* _BRIEF_: Start to finish, repeat the records exactly.

* _DATA TO EXAMINE_:
☆ ☆ ☆ ☆ ☆ ☆ ☆
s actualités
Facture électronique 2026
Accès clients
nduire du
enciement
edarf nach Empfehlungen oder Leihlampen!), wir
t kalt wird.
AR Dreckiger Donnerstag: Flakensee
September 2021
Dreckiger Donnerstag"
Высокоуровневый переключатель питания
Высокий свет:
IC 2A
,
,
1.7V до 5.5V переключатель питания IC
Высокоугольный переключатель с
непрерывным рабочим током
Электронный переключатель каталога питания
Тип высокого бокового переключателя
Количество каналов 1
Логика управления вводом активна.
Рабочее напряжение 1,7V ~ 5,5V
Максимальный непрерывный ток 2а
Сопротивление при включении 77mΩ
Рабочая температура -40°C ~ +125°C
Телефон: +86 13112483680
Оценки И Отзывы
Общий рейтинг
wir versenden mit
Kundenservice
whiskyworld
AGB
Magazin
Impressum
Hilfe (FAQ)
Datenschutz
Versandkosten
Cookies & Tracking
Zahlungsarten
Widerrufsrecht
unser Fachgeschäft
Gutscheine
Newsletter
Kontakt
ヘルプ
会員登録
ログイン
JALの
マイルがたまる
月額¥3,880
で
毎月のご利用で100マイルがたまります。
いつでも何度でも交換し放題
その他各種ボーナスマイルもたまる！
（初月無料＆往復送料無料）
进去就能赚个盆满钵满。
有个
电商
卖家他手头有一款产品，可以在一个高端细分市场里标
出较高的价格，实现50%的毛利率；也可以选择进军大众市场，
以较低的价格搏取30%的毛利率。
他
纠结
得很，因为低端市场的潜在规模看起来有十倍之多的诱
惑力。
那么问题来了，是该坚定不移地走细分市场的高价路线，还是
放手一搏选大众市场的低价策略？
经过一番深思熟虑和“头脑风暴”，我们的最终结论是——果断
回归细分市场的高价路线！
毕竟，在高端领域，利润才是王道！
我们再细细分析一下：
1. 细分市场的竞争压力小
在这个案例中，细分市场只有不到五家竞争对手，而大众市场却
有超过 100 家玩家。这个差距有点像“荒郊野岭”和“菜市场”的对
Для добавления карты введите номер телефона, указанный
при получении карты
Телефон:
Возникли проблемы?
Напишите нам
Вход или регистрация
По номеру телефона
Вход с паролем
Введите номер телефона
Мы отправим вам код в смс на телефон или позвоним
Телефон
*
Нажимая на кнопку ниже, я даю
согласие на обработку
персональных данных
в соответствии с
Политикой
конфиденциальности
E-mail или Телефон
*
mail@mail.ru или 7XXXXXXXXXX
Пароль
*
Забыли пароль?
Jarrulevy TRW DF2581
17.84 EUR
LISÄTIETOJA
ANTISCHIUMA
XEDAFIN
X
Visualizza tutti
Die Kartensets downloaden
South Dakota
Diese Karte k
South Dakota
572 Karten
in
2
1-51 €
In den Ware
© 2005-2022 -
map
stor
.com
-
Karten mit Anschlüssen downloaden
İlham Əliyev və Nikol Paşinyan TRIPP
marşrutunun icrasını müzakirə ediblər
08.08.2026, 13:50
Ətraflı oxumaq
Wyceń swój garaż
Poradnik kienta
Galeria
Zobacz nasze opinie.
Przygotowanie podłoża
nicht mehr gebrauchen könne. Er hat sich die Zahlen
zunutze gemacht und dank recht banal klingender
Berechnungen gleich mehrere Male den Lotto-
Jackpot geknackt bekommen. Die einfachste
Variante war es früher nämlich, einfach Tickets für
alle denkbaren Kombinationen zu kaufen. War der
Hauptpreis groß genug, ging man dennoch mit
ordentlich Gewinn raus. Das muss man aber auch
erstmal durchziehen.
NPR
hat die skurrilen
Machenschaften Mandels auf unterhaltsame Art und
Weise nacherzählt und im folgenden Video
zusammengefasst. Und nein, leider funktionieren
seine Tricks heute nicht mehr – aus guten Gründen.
☆ ☆ ☆ ☆ ☆ ☆ ☆
* _ANSWER FOR THE TASK_:
s actualités
Facture électronique 2026
Accès clients
nduire du
enciement
edarf nach Empfehlungen oder Leihlampen!), wir
t kalt wird.
AR Dreckiger Donnerstag: Flakensee
September 2021
Dreckiger Donnerstag"
Высокоуровневый переключатель питания
Высокий свет:
IC 2A
,
,
1.7V до 5.5V переключатель питания IC
Высокоугольный переключатель с
непрерывным рабочим током
Электронный переключатель каталога питания
Тип высокого бокового переключателя
Количество каналов 1
Логика управления вводом активна.
Рабочее напряжение 1,7V ~ 5,5V
Максимальный непрерывный ток 2а
Сопротивление при включении 77mΩ
Рабочая температура -40°C ~ +125°C
Телефон: +86 13112483680
Оценки И Отзывы
Общий рейтинг
wir versenden mit
Kundenservice
whiskyworld
AGB
Magazin
Impressum
Hilfe (FAQ)
Datenschutz
Versandkosten
Cookies & Tracking
Zahlungsarten
Widerrufsrecht
unser Fachgeschäft
Gutscheine
Newsletter
Kontakt
ヘルプ
会員登録
ログイン
JALの
マイルがたまる
月額¥3,880
で
毎月のご利用で100マイルがたまります。
いつでも何度でも交換し放題
その他各種ボーナスマイルもたまる！
（初月無料＆往復送料無料）
进去就能赚个盆满钵满。
有个
电商
卖家他手头有一款产品，可以在一个高端细分市场里标
出较高的价格，实现50%的毛利率；也可以选择进军大众市场，
以较低的价格搏取30%的毛利率。
他
纠结
得很，因为低端市场的潜在规模看起来有十倍之多的诱
惑力。
那么问题来了，是该坚定不移地走细分市场的高价路线，还是
放手一搏选大众市场的低价策略？
经过一番深思熟虑和“头脑风暴”，我们的最终结论是——果断
回归细分市场的高价路线！
毕竟，在高端领域，利润才是王道！
我们再细细分析一下：
1. 细分市场的竞争压力小
在这个案例中，细分市场只有不到五家竞争对手，而大众市场却
有超过 100 家玩家。这个差距有点像“荒郊野岭”和“菜市场”的对
Для добавления карты введите номер телефона, указанный
при получении карты
Телефон:
Возникли проблемы?
Напишите нам
Вход или регистрация
По номеру телефона
Вход с паролем
Введите номер телефона
Мы отправим вам код в смс на телефон или позвоним
Телефон
*
Нажимая на кнопку ниже, я даю
согласие на обработку
персональных данных
в соответствии с
Политикой
конфиденциальности
E-mail или Телефон
*
mail@mail.ru или 7XXXXXXXXXX
Пароль
*
Забыли пароль?
Jarrulevy TRW DF2581
17.84 EUR
LISÄTIETOJA
ANTISCHIUMA
XEDAFIN
X
Visualizza tutti
Die Kartensets downloaden
South Dakota
Diese Karte k
South Dakota
572 Karten
in
2
1-51 €
In den Ware
© 2005-2022 -
map
stor
.com
-
Karten mit Anschlüssen downloaden
İlham Əliyev və Nikol Paşinyan TRIPP
marşrutunun icrasını müzakirə ediblər
08.08.2026, 13:50
Ətraflı oxumaq
Wyceń swój garaż
Poradnik kienta
Galeria
Zobacz nasze opinie.
Przygotowanie podłoża
nicht mehr gebrauchen könne. Er hat sich die Zahlen
zunutze gemacht und dank recht banal klingender
Berechnungen gleich mehrere Male den Lotto-
Jackpot geknackt bekommen. Die einfachste
Variante war es früher nämlich, einfach Tickets für
alle denkbaren Kombinationen zu kaufen. War der
Hauptpreis groß genug, ging man dennoch mit
ordentlich Gewinn raus. Das muss man aber auch
erstmal durchziehen.
NPR
hat die skurrilen
Machenschaften Mandels auf unterhaltsame Art und
Weise nacherzählt und im folgenden Video
zusammengefasst. Und nein, leider funktionieren
seine Tricks heute nicht mehr – aus guten Gründen.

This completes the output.